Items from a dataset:
☆ ☆ ☆
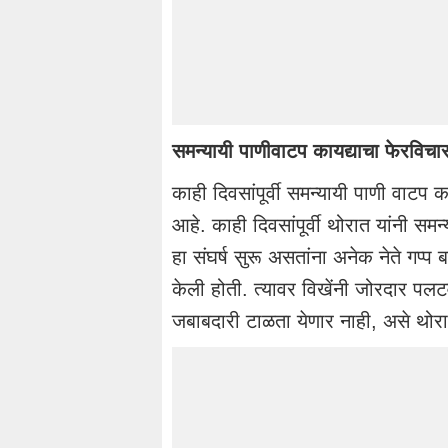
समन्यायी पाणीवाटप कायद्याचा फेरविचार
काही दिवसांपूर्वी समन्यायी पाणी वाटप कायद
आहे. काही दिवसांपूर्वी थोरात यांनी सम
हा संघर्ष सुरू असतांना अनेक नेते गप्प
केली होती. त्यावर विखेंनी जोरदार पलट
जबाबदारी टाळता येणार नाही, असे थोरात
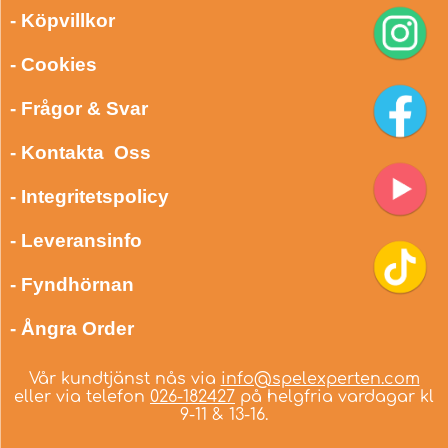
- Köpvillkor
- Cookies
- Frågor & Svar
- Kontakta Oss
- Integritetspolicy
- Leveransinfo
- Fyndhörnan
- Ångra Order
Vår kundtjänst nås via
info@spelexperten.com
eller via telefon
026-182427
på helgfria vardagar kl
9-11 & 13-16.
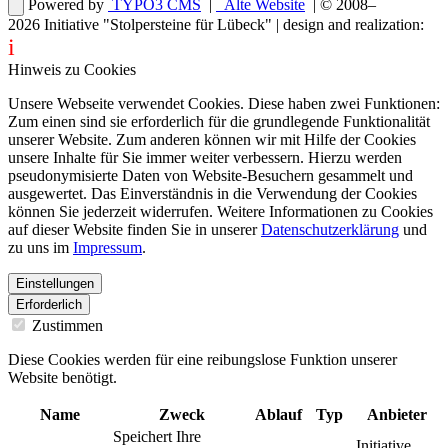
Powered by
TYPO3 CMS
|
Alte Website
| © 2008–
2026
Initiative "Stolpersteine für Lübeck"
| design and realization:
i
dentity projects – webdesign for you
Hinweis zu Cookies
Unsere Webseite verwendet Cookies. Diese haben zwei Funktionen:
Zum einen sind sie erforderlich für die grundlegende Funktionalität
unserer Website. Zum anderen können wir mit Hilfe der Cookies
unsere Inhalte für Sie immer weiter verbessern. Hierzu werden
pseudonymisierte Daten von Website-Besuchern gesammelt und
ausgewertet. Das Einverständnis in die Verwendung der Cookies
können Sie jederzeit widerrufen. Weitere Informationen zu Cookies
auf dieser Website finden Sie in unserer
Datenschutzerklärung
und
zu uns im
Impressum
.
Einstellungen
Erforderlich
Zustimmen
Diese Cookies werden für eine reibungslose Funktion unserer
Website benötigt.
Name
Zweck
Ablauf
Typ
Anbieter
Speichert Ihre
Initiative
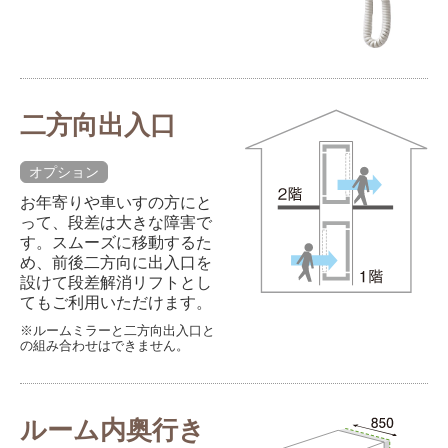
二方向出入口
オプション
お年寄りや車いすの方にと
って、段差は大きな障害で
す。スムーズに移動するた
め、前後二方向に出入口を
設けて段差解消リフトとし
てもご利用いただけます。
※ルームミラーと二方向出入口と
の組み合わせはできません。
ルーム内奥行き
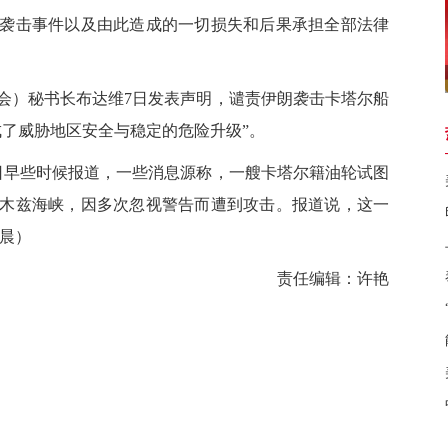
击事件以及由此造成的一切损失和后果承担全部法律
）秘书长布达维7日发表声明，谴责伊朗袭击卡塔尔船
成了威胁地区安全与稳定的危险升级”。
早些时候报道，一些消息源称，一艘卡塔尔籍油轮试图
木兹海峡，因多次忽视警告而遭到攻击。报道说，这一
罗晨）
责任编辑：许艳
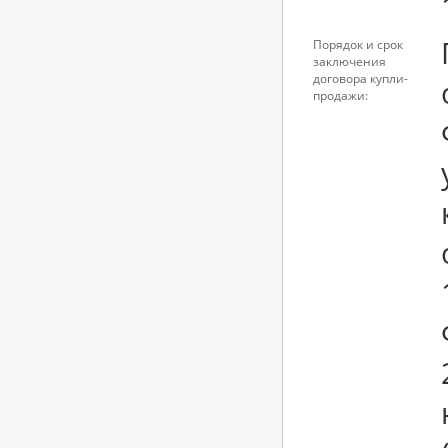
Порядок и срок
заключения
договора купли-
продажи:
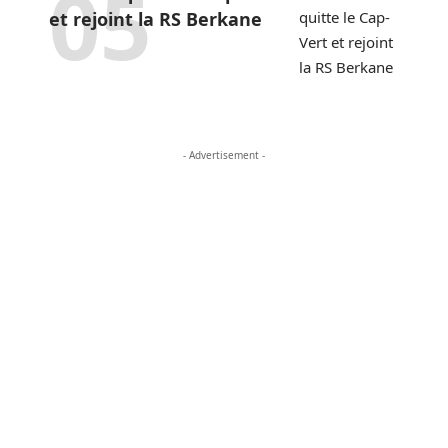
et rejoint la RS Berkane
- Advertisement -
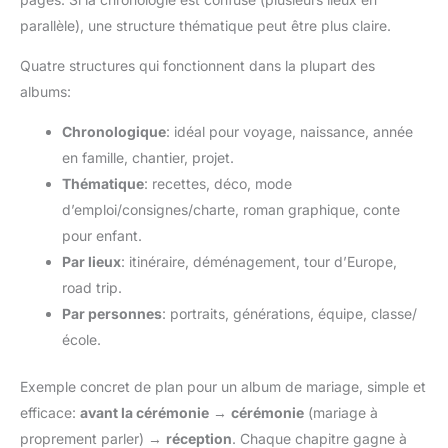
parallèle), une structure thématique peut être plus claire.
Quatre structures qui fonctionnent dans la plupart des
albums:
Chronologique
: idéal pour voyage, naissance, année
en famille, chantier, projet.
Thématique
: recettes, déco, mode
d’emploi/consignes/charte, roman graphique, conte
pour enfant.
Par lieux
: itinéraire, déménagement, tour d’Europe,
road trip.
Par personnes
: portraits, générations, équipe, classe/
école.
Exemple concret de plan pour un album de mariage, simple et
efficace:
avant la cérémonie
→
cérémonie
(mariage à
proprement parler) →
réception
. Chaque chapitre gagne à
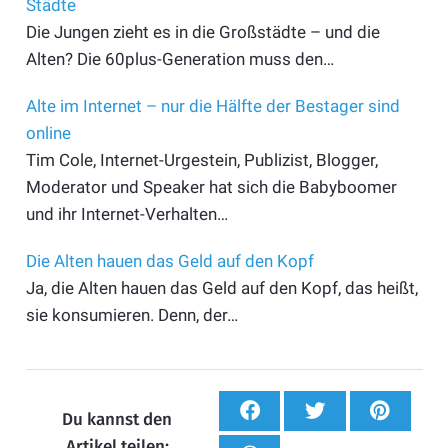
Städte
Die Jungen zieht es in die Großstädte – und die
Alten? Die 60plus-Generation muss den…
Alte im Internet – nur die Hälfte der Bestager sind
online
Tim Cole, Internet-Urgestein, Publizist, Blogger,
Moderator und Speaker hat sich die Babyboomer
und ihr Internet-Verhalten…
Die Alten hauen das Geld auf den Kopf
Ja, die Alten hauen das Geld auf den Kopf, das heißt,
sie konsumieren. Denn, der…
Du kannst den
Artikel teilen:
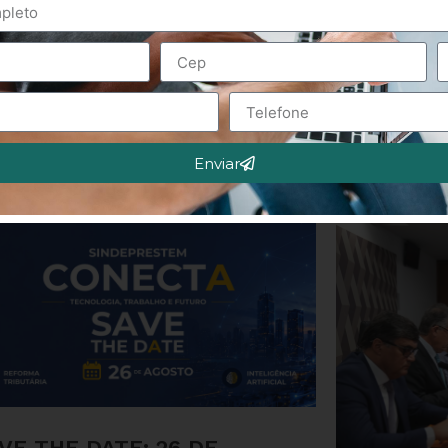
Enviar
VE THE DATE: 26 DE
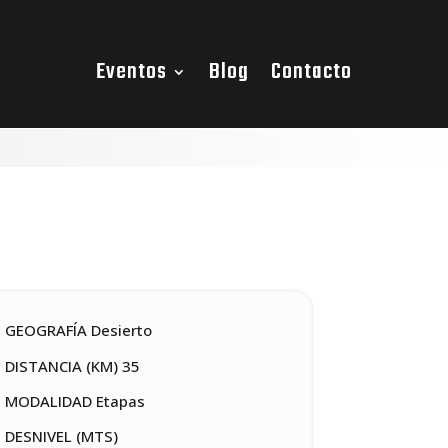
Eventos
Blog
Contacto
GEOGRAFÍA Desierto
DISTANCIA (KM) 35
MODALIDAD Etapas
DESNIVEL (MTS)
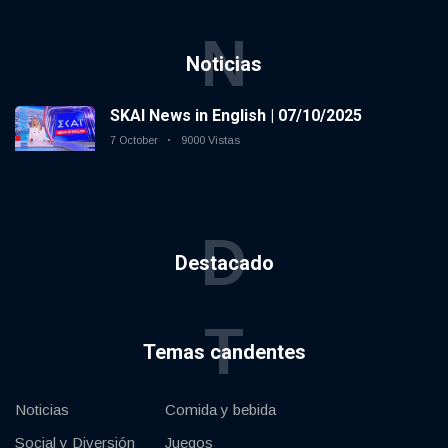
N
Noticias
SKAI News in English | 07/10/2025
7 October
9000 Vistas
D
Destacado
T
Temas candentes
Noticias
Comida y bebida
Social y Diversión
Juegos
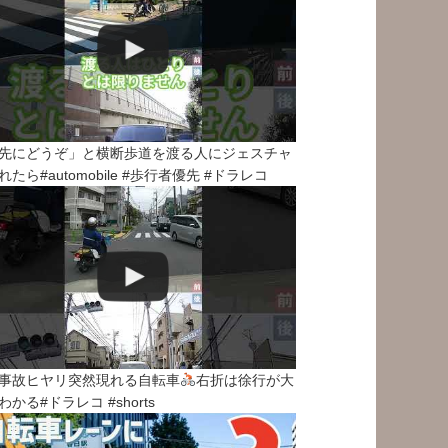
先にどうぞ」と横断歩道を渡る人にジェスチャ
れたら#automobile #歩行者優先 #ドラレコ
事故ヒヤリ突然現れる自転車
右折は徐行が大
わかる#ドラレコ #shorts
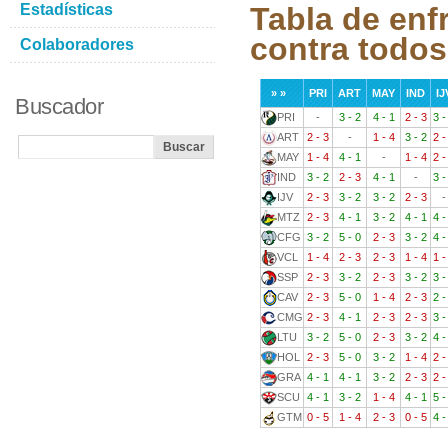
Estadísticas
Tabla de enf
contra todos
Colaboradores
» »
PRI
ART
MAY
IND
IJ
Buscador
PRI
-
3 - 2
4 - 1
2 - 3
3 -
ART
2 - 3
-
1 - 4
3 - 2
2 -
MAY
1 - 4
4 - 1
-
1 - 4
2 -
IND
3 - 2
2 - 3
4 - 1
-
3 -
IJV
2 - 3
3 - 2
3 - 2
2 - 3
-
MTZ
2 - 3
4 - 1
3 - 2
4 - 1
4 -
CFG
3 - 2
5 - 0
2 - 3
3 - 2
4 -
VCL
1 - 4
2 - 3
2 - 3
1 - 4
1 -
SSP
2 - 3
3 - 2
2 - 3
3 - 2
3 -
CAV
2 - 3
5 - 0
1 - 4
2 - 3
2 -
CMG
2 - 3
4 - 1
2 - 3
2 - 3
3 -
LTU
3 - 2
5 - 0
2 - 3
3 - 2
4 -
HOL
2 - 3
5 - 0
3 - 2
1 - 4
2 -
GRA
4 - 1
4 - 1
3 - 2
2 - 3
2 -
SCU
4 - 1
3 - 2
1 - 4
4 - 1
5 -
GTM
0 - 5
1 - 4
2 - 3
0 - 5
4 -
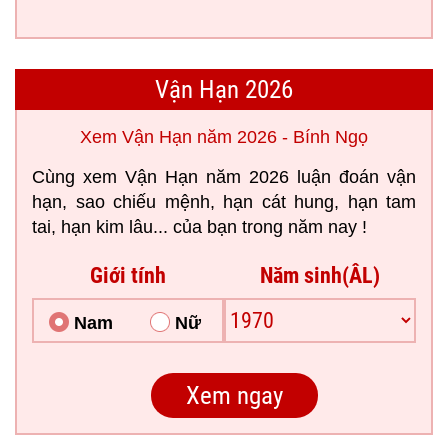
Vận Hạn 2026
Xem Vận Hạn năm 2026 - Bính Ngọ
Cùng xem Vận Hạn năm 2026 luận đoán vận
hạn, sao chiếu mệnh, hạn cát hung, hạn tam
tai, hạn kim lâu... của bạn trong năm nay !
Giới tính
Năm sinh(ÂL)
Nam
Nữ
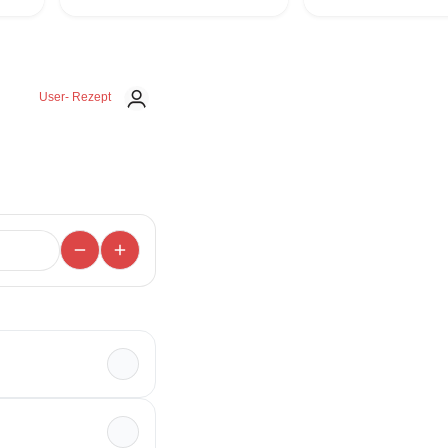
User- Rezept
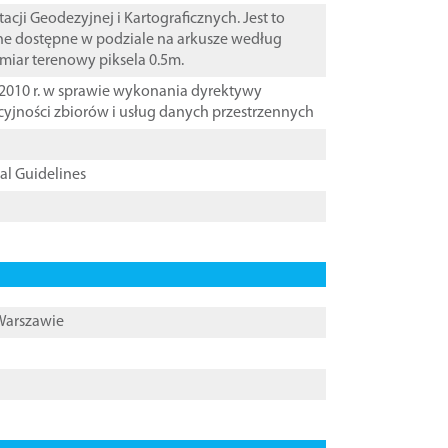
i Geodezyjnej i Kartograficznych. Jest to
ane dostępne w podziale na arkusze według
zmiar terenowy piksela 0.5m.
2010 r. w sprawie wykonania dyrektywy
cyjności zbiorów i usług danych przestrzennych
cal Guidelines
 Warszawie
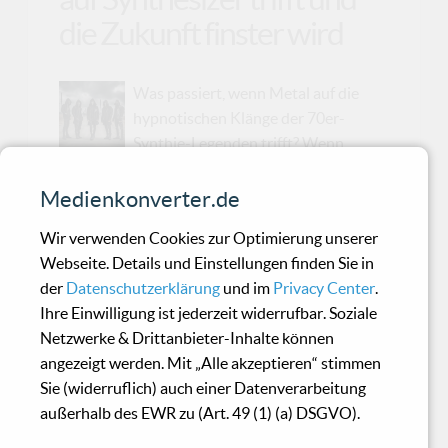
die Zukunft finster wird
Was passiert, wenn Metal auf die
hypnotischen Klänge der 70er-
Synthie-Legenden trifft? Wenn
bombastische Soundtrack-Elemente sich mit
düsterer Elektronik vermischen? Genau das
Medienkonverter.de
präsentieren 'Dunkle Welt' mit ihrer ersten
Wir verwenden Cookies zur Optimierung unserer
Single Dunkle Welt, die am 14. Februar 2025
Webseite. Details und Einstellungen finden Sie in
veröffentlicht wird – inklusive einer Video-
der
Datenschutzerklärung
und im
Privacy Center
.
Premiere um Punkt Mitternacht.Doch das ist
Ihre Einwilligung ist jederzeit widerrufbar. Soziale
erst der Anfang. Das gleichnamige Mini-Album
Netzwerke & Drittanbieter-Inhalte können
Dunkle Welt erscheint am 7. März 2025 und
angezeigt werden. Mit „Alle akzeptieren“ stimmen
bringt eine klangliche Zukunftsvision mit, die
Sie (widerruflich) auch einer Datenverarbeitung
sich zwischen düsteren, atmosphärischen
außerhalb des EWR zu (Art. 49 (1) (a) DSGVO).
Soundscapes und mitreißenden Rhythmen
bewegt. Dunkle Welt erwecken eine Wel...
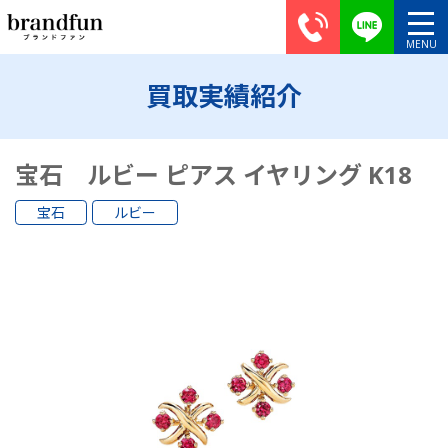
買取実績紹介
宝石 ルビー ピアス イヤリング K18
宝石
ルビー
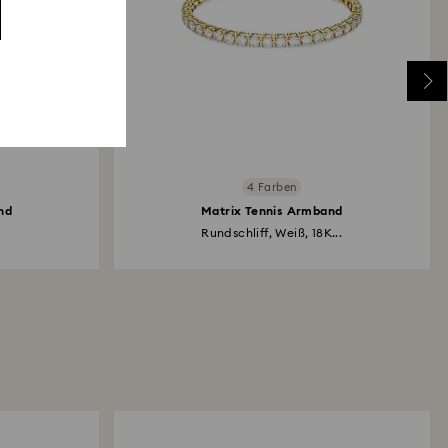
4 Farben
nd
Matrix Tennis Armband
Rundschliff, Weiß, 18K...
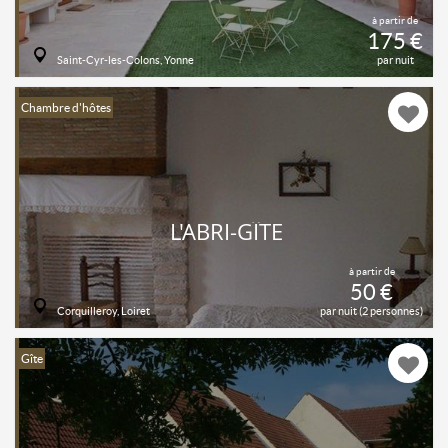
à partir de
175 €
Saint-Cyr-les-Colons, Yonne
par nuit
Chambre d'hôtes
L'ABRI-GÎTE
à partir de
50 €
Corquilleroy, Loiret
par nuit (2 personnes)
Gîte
☆ ☆ ☆
What is being asked >>
Pictures excluded, set down all the entries exactly.

Answer below >>
समन्यायी पाणीवाटप कायद्याचा फेरविचार
काही दिवसांपूर्वी समन्यायी पाणी वाटप कायद
आहे. काही दिवसांपूर्वी थोरात यांनी सम
हा संघर्ष सुरू असतांना अनेक नेते गप्प
केली होती. त्यावर विखेंनी जोरदार पलट
जबाबदारी टाळता येणार नाही, असे थोरात
- Köpvillkor
- Cookies
- Frågor & Svar
- Kontakta Oss
- Integritetspolicy
- Leveransinfo
- Fyndhörnan
- Ångra Order
Vår kundtjänst nås via
info@spelexperten.com
eller via telefon
026-182427
på helgfria vardagar kl
9-11 & 13-16.
Powered by
TYPO3 CMS
|
Alte Website
| © 2008–
2026
Initiative "Stolpersteine für Lübeck"
| design and realization:
i
dentity projects – webdesign for you
Hinweis zu Cookies
Unsere Webseite verwendet Cookies. Diese haben zwei Funktionen:
Zum einen sind sie erforderlich für die grundlegende Funktionalität
unserer Website. Zum anderen können wir mit Hilfe der Cookies
unsere Inhalte für Sie immer weiter verbessern. Hierzu werden
pseudonymisierte Daten von Website-Besuchern gesammelt und
ausgewertet. Das Einverständnis in die Verwendung der Cookies
können Sie jederzeit widerrufen. Weitere Informationen zu Cookies
auf dieser Website finden Sie in unserer
Datenschutzerklärung
und
zu uns im
Impressum
.
Einstellungen
Erforderlich
Zustimmen
Diese Cookies werden für eine reibungslose Funktion unserer
Website benötigt.
Name
Zweck
Ablauf
Typ
Anbieter
Speichert Ihre
Initiative
二方向出入口
オプション
お年寄りや車いすの方にと
って、段差は大きな障害で
す。スムーズに移動するた
め、前後二方向に出入口を
設けて段差解消リフトとし
てもご利用いただけます。
※ルームミラーと二方向出入口と
の組み合わせはできません。
ルーム内奥行き
击事件以及由此造成的一切损失和后果承担全部法律
）秘书长布达维7日发表声明，谴责伊朗袭击卡塔尔船
成了威胁地区安全与稳定的危险升级”。
早些时候报道，一些消息源称，一艘卡塔尔籍油轮试图
木兹海峡，因多次忽视警告而遭到攻击。报道说，这一
罗晨）
责任编辑：许艳
Порядок и срок
заключения
договора купли-
продажи:
et rejoint la RS Berkane
- Advertisement -
parallèle), une structure thématique peut être plus claire.
Quatre structures qui fonctionnent dans la plupart des
albums:
Chronologique
: idéal pour voyage, naissance, année
en famille, chantier, projet.
Thématique
: recettes, déco, mode
d’emploi/consignes/charte, roman graphique, conte
pour enfant.
Par lieux
: itinéraire, déménagement, tour d’Europe,
road trip.
Par personnes
: portraits, générations, équipe, classe/
école.
Exemple concret de plan pour un album de mariage, simple et
efficace:
avant la cérémonie
→
cérémonie
(mariage à
proprement parler) →
réception
. Chaque chapitre gagne à
Städte
Die Jungen zieht es in die Großstädte – und die
Alten? Die 60plus-Generation muss den…
Alte im Internet – nur die Hälfte der Bestager sind
online
Tim Cole, Internet-Urgestein, Publizist, Blogger,
Moderator und Speaker hat sich die Babyboomer
und ihr Internet-Verhalten…
Die Alten hauen das Geld auf den Kopf
Ja, die Alten hauen das Geld auf den Kopf, das heißt,
sie konsumieren. Denn, der…
Du kannst den
Artikel teilen:
Enviar
VE THE DATE: 26 DE
Eventos
Blog
Contacto
GEOGRAFÍA Desierto
DISTANCIA (KM) 35
MODALIDAD Etapas
DESNIVEL (MTS)
N
Noticias
SKAI News in English | 07/10/2025
7 October
9000 Vistas
D
Destacado
T
Temas candentes
Noticias
Comida y bebida
Social y Diversión
Juegos
先にどうぞ」と横断歩道を渡る人にジェスチャ
れたら#automobile #歩行者優先 #ドラレコ
事故ヒヤリ突然現れる自転車
右折は徐行が大
わかる#ドラレコ #shorts
Estadísticas
Tabla de enf
contra todos
Colaboradores
» »
PRI
ART
MAY
IND
IJ
Buscador
PRI
-
3 - 2
4 - 1
2 - 3
3 -
ART
2 - 3
-
1 - 4
3 - 2
2 -
MAY
1 - 4
4 - 1
-
1 - 4
2 -
IND
3 - 2
2 - 3
4 - 1
-
3 -
IJV
2 - 3
3 - 2
3 - 2
2 - 3
-
MTZ
2 - 3
4 - 1
3 - 2
4 - 1
4 -
CFG
3 - 2
5 - 0
2 - 3
3 - 2
4 -
VCL
1 - 4
2 - 3
2 - 3
1 - 4
1 -
SSP
2 - 3
3 - 2
2 - 3
3 - 2
3 -
CAV
2 - 3
5 - 0
1 - 4
2 - 3
2 -
CMG
2 - 3
4 - 1
2 - 3
2 - 3
3 -
LTU
3 - 2
5 - 0
2 - 3
3 - 2
4 -
HOL
2 - 3
5 - 0
3 - 2
1 - 4
2 -
GRA
4 - 1
4 - 1
3 - 2
2 - 3
2 -
SCU
4 - 1
3 - 2
1 - 4
4 - 1
5 -
GTM
0 - 5
1 - 4
2 - 3
0 - 5
4 -
Vận Hạn 2026
Xem Vận Hạn năm 2026 - Bính Ngọ
Cùng xem Vận Hạn năm 2026 luận đoán vận
hạn, sao chiếu mệnh, hạn cát hung, hạn tam
tai, hạn kim lâu... của bạn trong năm nay !
Giới tính
Năm sinh(ÂL)
Nam
Nữ
User- Rezept
i Geodezyjnej i Kartograficznych. Jest to
ane dostępne w podziale na arkusze według
zmiar terenowy piksela 0.5m.
2010 r. w sprawie wykonania dyrektywy
cyjności zbiorów i usług danych przestrzennych
cal Guidelines
 Warszawie
die Zukunft finster wird
Was passiert, wenn Metal auf die
hypnotischen Klänge der 70er-
Synthie-Legenden trifft? Wenn
bombastische Soundtrack-Elemente sich mit
düsterer Elektronik vermischen? Genau das
Medienkonverter.de
präsentieren 'Dunkle Welt' mit ihrer ersten
Wir verwenden Cookies zur Optimierung unserer
Single Dunkle Welt, die am 14. Februar 2025
Webseite. Details und Einstellungen finden Sie in
veröffentlicht wird – inklusive einer Video-
der
Datenschutzerklärung
und im
Privacy Center
.
Premiere um Punkt Mitternacht.Doch das ist
Ihre Einwilligung ist jederzeit widerrufbar. Soziale
erst der Anfang. Das gleichnamige Mini-Album
Netzwerke & Drittanbieter-Inhalte können
Dunkle Welt erscheint am 7. März 2025 und
angezeigt werden. Mit „Alle akzeptieren“ stimmen
bringt eine klangliche Zukunftsvision mit, die
Sie (widerruflich) auch einer Datenverarbeitung
sich zwischen düsteren, atmosphärischen
außerhalb des EWR zu (Art. 49 (1) (a) DSGVO).
Soundscapes und mitreißenden Rhythmen
bewegt. Dunkle Welt erwecken eine Wel...
買取実績紹介
宝石 ルビー ピアス イヤリング K18
宝石
ルビー
4 Farben
nd
Matrix Tennis Armband
Rundschliff, Weiß, 18K...
à partir de
175 €
Saint-Cyr-les-Colons, Yonne
par nuit
Chambre d'hôtes
L'ABRI-GÎTE
à partir de
50 €
Corquilleroy, Loiret
par nuit (2 personnes)
Gîte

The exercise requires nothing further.